Why this relationship matters is that it lets us put a clear number on the return of data-quality investment for the first time. The value of cleaning data has long been explained in fuzzy, hard-to-measure terms — "accuracy goes up," "trust accrues." Run it through the retry loop, though, and that value converts straight into token savings. Refine one batch of input so retries drop from ten to two, and that much comes off next month's bill.

The invisibility of the cost deserves a look too. EY points out that total AI cost does not end with the token price. Infrastructure, governance overhead, organizational-change costs, and failure-and-recovery costs are scattered across many budget lines and arise irregularly, so they are structurally hard to see. The tokens that retries burn are one branch of this invisibility. The total on the bill is visible, but how much of it was spent patching bad inputs does not surface unless you look at it separately.
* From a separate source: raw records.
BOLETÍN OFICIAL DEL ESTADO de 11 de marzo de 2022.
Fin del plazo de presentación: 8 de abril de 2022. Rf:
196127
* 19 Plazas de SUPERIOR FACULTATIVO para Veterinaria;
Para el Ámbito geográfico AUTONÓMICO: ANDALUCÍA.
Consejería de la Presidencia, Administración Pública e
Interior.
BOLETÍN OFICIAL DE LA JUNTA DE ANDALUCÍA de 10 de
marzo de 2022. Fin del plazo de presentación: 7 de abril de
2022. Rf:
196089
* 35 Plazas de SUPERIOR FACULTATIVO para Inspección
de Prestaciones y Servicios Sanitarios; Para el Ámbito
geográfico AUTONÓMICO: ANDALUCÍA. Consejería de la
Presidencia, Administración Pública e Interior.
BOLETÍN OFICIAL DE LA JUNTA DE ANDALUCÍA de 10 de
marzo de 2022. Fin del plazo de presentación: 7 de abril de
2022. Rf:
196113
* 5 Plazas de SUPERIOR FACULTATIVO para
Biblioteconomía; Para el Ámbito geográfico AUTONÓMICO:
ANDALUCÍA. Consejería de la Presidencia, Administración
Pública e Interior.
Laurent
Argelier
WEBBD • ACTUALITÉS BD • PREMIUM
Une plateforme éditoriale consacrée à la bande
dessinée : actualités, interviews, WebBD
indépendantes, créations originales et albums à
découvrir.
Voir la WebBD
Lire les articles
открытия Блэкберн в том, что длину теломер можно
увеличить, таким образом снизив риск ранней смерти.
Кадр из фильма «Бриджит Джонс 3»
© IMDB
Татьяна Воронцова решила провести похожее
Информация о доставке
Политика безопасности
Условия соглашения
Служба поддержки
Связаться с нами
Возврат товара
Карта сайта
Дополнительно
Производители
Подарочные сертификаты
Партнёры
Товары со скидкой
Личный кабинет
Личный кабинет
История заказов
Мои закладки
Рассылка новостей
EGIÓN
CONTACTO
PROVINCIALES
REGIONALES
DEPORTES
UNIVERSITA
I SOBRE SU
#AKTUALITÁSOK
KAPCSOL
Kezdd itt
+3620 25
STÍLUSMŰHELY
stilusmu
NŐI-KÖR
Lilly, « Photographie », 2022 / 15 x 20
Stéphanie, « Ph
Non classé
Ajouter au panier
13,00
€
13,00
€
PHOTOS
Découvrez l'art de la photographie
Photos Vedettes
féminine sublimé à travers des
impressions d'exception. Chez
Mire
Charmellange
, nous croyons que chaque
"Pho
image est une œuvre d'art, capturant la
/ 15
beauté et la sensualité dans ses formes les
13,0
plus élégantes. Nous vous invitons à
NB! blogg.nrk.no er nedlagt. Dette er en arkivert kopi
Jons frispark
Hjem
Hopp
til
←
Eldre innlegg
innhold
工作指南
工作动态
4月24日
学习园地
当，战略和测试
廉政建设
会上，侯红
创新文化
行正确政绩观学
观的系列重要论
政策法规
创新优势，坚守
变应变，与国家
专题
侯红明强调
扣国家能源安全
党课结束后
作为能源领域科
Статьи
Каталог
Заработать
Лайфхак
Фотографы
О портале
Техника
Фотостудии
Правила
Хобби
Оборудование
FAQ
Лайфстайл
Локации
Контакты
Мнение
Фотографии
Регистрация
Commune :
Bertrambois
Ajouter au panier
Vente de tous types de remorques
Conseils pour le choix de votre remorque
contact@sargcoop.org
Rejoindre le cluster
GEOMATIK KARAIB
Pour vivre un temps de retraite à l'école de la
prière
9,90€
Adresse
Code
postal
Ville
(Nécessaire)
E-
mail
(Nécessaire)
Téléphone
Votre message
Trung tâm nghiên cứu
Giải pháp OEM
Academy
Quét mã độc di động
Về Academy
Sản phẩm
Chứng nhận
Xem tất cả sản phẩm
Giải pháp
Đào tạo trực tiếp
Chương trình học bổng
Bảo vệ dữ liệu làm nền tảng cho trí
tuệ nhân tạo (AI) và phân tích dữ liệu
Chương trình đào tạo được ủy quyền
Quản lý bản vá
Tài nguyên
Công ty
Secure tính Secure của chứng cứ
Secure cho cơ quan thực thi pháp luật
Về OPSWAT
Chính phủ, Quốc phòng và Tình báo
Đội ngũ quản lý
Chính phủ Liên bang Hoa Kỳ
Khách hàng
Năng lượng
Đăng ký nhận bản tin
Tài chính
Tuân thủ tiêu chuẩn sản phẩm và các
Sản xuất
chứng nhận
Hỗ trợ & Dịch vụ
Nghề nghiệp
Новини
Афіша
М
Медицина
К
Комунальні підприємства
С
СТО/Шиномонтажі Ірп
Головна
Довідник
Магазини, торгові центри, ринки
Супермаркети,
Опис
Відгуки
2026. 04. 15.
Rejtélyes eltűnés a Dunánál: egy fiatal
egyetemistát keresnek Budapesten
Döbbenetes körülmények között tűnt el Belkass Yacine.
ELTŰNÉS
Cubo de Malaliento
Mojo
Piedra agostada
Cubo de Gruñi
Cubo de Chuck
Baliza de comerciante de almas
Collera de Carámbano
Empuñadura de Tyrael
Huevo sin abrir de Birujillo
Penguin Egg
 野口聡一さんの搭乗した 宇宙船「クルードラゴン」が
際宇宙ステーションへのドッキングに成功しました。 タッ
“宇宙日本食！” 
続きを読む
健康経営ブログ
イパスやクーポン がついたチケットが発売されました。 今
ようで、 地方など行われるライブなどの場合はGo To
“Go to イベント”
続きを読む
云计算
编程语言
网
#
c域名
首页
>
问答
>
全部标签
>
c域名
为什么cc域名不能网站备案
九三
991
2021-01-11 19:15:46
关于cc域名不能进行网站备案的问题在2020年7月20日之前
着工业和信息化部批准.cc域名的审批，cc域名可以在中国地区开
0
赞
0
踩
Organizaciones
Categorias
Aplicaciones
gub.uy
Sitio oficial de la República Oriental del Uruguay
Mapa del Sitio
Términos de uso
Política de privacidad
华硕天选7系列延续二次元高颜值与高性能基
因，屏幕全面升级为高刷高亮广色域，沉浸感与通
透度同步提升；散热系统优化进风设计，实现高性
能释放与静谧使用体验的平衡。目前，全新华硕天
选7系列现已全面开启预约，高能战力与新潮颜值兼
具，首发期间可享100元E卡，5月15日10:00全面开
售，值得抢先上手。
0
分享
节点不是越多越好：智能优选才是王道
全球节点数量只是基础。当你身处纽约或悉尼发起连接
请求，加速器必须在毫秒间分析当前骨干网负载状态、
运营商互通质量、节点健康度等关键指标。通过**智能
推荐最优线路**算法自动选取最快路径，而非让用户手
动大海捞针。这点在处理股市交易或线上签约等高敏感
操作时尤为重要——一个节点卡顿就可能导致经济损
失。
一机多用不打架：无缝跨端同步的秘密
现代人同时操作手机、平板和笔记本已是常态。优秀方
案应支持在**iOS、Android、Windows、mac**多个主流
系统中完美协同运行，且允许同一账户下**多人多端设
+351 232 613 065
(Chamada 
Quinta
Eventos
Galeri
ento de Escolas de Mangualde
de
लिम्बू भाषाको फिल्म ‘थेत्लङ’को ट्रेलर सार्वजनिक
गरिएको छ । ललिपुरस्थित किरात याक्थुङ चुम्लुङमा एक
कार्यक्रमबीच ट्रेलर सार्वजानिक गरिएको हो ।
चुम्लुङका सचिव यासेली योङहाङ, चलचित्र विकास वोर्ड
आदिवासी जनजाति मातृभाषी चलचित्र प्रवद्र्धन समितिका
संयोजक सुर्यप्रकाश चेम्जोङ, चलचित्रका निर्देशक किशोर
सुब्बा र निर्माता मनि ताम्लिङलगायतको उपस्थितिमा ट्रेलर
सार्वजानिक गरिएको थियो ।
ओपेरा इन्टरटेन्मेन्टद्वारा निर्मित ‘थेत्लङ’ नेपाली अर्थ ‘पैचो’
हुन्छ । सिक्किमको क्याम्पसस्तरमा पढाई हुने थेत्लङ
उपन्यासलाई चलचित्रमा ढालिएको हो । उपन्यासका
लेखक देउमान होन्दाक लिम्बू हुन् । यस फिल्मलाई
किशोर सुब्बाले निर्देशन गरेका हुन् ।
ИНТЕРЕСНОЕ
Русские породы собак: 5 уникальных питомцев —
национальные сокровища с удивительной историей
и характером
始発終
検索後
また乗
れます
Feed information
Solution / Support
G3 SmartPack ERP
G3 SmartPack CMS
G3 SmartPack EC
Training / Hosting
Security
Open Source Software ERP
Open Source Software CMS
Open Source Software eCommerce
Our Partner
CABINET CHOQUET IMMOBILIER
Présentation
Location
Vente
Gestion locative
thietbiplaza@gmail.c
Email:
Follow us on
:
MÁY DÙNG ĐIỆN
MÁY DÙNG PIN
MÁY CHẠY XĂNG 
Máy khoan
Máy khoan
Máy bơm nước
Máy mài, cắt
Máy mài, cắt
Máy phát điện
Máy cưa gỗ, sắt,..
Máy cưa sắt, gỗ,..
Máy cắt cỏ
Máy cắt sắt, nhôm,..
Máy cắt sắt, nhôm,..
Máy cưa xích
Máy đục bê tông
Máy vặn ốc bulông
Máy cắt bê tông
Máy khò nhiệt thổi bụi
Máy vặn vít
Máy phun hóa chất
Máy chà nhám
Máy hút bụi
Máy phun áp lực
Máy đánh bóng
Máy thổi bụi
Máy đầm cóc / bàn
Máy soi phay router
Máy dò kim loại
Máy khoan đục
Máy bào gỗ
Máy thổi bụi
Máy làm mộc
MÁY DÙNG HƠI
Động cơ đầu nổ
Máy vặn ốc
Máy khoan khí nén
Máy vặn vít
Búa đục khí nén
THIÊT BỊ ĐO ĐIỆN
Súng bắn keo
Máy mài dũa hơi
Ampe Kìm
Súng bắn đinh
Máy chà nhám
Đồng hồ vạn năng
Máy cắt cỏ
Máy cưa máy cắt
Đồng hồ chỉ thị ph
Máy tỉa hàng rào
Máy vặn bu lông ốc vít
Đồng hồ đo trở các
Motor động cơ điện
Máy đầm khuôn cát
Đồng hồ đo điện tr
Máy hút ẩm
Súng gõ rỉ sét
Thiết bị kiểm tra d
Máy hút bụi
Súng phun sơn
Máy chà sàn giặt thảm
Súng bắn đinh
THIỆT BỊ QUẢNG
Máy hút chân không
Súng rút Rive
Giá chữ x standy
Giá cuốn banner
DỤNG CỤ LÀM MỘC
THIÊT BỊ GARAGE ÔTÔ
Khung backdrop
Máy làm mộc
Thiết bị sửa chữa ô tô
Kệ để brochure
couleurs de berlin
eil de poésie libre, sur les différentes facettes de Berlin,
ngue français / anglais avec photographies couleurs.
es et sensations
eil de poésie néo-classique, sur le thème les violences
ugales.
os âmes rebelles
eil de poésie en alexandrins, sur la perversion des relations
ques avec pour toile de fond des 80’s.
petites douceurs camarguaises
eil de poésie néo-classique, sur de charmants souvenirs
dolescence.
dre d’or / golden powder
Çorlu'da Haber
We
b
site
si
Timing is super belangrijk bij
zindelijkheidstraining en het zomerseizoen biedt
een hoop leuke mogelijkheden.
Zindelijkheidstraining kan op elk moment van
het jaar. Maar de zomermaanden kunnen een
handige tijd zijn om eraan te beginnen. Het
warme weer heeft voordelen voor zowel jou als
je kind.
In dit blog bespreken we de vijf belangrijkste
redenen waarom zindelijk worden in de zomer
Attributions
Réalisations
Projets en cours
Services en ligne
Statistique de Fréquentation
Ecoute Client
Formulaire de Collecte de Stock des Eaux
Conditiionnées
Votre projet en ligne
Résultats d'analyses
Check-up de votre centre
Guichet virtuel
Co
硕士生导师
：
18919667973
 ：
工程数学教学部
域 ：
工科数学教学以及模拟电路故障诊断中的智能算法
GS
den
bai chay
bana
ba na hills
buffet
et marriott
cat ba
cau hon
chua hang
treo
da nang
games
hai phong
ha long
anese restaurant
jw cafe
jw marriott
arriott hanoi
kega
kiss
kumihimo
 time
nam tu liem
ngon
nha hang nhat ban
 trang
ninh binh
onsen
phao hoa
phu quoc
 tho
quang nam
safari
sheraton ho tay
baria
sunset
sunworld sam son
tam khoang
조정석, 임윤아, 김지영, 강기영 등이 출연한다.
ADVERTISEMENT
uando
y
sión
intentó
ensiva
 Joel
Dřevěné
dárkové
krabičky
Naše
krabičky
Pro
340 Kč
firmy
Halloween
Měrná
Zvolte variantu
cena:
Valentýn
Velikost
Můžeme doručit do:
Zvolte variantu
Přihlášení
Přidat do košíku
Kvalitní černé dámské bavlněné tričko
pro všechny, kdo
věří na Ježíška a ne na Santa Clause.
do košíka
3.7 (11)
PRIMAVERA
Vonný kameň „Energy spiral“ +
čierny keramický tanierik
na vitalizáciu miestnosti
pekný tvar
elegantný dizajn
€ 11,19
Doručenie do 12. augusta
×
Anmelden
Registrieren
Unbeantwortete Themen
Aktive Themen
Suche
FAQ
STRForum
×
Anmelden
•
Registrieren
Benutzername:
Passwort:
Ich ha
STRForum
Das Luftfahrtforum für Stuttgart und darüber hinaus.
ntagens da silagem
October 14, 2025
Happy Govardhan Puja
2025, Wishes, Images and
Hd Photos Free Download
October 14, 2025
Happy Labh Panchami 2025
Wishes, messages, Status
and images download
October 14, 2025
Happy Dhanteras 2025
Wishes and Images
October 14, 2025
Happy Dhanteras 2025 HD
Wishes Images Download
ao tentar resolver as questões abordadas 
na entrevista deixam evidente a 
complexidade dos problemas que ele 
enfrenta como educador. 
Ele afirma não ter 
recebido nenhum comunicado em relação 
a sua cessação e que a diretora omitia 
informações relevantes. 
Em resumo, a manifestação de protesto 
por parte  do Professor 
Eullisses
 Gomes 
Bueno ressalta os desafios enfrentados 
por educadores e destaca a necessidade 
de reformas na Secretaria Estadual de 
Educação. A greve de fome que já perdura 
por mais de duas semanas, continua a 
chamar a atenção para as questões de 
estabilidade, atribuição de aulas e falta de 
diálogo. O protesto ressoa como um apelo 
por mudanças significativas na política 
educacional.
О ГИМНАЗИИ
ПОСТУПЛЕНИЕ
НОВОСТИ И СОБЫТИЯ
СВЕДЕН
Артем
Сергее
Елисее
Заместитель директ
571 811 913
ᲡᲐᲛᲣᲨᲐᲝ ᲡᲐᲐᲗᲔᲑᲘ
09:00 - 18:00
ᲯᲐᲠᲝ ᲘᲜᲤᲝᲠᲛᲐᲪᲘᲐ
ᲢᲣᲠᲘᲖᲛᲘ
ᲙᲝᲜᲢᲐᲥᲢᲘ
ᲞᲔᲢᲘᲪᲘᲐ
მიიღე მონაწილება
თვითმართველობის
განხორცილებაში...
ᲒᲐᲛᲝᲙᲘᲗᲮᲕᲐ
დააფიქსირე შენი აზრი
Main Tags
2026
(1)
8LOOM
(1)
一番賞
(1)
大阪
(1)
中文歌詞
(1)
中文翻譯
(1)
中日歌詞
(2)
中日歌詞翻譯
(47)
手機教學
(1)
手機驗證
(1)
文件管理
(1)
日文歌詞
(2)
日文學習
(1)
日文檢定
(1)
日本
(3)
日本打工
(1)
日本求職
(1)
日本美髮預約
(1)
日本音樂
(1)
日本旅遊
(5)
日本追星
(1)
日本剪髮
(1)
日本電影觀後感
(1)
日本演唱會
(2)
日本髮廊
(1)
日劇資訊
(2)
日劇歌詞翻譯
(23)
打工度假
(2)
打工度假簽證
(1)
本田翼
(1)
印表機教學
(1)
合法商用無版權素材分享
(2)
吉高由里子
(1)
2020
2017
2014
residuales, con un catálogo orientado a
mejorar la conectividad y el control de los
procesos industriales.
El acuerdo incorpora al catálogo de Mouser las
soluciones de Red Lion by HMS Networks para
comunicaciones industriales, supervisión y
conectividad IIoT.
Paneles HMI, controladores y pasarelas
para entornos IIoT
Becoming measurable: Seen through the lens of token cost, data quality turns a once-vague investment call into a profit-and-loss calculation. "Refine this data and retries fall; retries fall and tokens fall; tokens fall and the bill falls." This chain translates data governance, for the first time, into a language the finance department understands.

5

AI-Ready Data Is an Accounting Problem

Data quality has long been discussed only in the language of data teams — accuracy, consistency, completeness. The words are right, but they don't quite land for the person holding the budget. The retry loop changes the language of this conversation, because it moves data quality into token consumption and the bill — that is, into the language CFOs and FinOps use every day.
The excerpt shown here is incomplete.